I wake with the scent of pine and blood and sunshine nearly suffocating me. My body aches like I've been shattered and stitched back together. Every joint throbs. My mouth tastes of earth and copper.

I'm naked. Curled in the dirt. Wrapped around something warm.

Beau.

He's asleep beside me, his chest rising and falling in a slow cadence. The blood at his side is crusted and brown, healing. One of his hands is tangled in my hair.

For a moment, I just lie there and breathe. I must have drifted off some time before the dawn, as I watched the stars fade into the sky. As I listened to the quiet forest around us. Dawn creeps across the horizon, the moon long set. Mist hangs in the pine boughs like threadbare gauze, catching the pale light that spills through the canopy above.

Beau groans softly, lashes fluttering. Then blinks awake.

"Hey," he rasps. His eyes are no longer pale. No longer haunted. A thunderstorm with golden lightening. "You're okay."

"You're not," I whisper.

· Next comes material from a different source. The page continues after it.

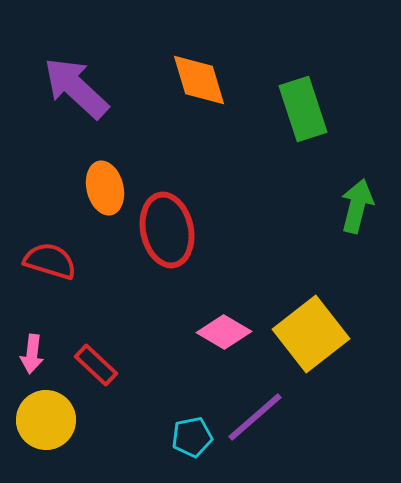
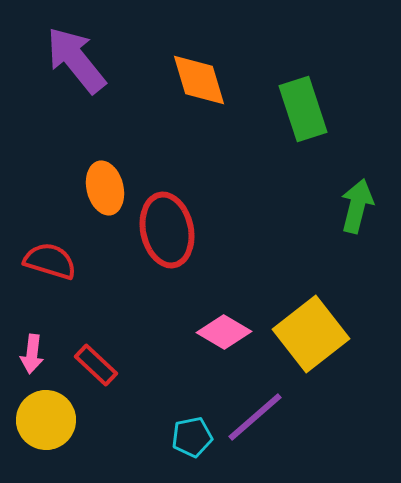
purple arrow: moved 28 px up; rotated 8 degrees clockwise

My voice is too hoarse to manage much more, like I've forgotten how to use human vocal cord. "Beau—"

"I've been worse." He winces, but reaches for my face. His fingers trail along my jaw, his expression more awe than pain. "You shifted."

I nod, still stunned by the truth of it. "I think I needed your bond mark," I say slowly, remember how it burned under the light of the full moon. I reach inside to feel for my wolf. She's happily curled up in my chest. I try to reach inside, to see if she can take control again, but she and I have come to the same conclusion. "And the full moon. I don't think I can shift without it."

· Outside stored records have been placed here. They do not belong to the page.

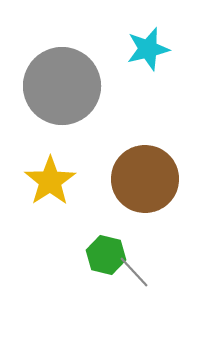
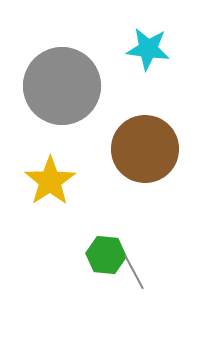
cyan star: rotated 21 degrees clockwise
brown circle: moved 30 px up
green hexagon: rotated 9 degrees counterclockwise
gray line: rotated 15 degrees clockwise
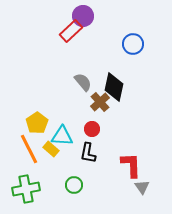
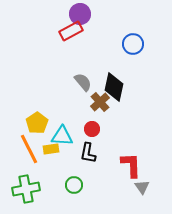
purple circle: moved 3 px left, 2 px up
red rectangle: rotated 15 degrees clockwise
yellow rectangle: rotated 49 degrees counterclockwise
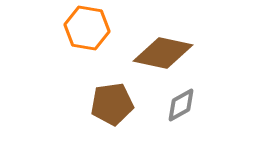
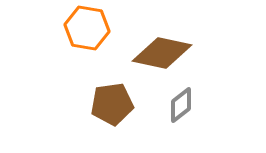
brown diamond: moved 1 px left
gray diamond: rotated 9 degrees counterclockwise
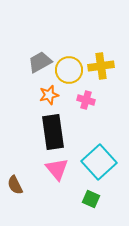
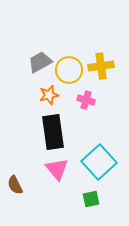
green square: rotated 36 degrees counterclockwise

Beau doesn't seem upset by the fact. He keeps looking at me like I've done something impossible. Like I've offered him the moon itself.

"My wolf knew you would shift," he murmurs. "Every time I worried that you were at risk, he butted against me." Beau laughs weakly. "Not that you needed to shift. You were so clever, Rhea. Masking your scent like that? Creating false trails? If I wasn't following the bond, I would have been running in circles."

He pauses, exhaling. "I could barely feel you. I thought I was going to be too late."

I swallow, my hand curling over his.

"You weren't."

Beau's eyes flash with angry gold. "I should have seen it sooner," he says quietly. "Nora. She was on cooking duty. She dosed the whole pack with wolfsbane, blamed Lila. At first, I didn't suspect Nora, since she was dosed too. Lila was the only one unaffected.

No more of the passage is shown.